Still, it’s important to find ways of making our work strange again. Time alone can do wonders, which is why it’s best to wait a month or so after finishing a rough draft before starting a rewrite, but when you’re on deadline, more mechanical measures can be necessary—and they can sometimes take you by surprise. I never get tired of quoting these lines from Charles Koppelman’s Behind the Seen about the great film editor Walter Murch:
As Murch often points out, the simple act of having to rewind film on a flatbed editing machine gave him the chance to see footage in other context (high-speed, reverse) that could reveal a look, a gesture, or a completely forgotten shot. Likewise, the few moments he had to spend waiting for a reel to rewind injected a blank space into the process during which he could simply let his mind wander into subconscious areas.
These days, we don’t need to manually rewind our film or flip backward through a pile of pages to find the place we need, which makes it all the more important to create those moments for ourselves. And sometimes it requires nothing more than looking at a familiar landscape the wrong way around.
This post is full of great, helpful suggestions for a variety of disciplines…thanks for that!

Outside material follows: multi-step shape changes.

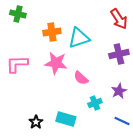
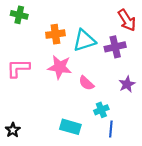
purple cross: (119, 54) -> (115, 47), moved
purple star: (119, 91) -> (127, 84), moved
blue line: (122, 121) -> (111, 129), moved, turned 70
black star: (36, 122) -> (13, 130), moved

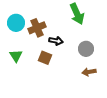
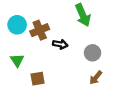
brown square: (45, 58) -> (38, 79), moved, turned -32
brown arrow: (89, 72) -> (96, 78), turned -40

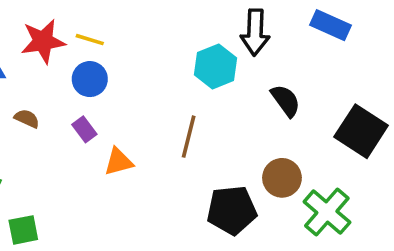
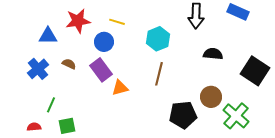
yellow line: (90, 40) -> (117, 22), moved
cyan hexagon: (216, 66) -> (158, 39), moved
black semicircle: (286, 101) -> (213, 54), turned -48
purple rectangle: (84, 129) -> (101, 70), size x1.6

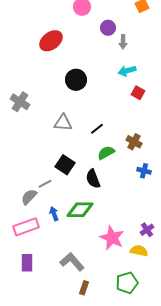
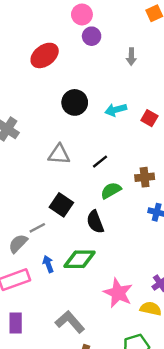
purple circle: (108, 28) -> (92, 36), moved
cyan arrow: (127, 71) -> (116, 110), moved
brown cross: (134, 142) -> (145, 177), turned -35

Kat
Katalina4
December 11, 2013 at 9:26 am
I love the idea of “strangeness”. Very lovely post with great practical suggestions. Thank you!
kat
katmcdaniel
December 11, 2013 at 9:43 am
I use the old trick of reading everything out loud. Probably more apropos for my kind of writing than for a novel. I like the idea of reading backwards – I’ll probably try it sometime.
Nat
December 11, 2013 at 3:15 pm
I love that this post got comments from Kat, Kat, and Nat. Thanks, everyone!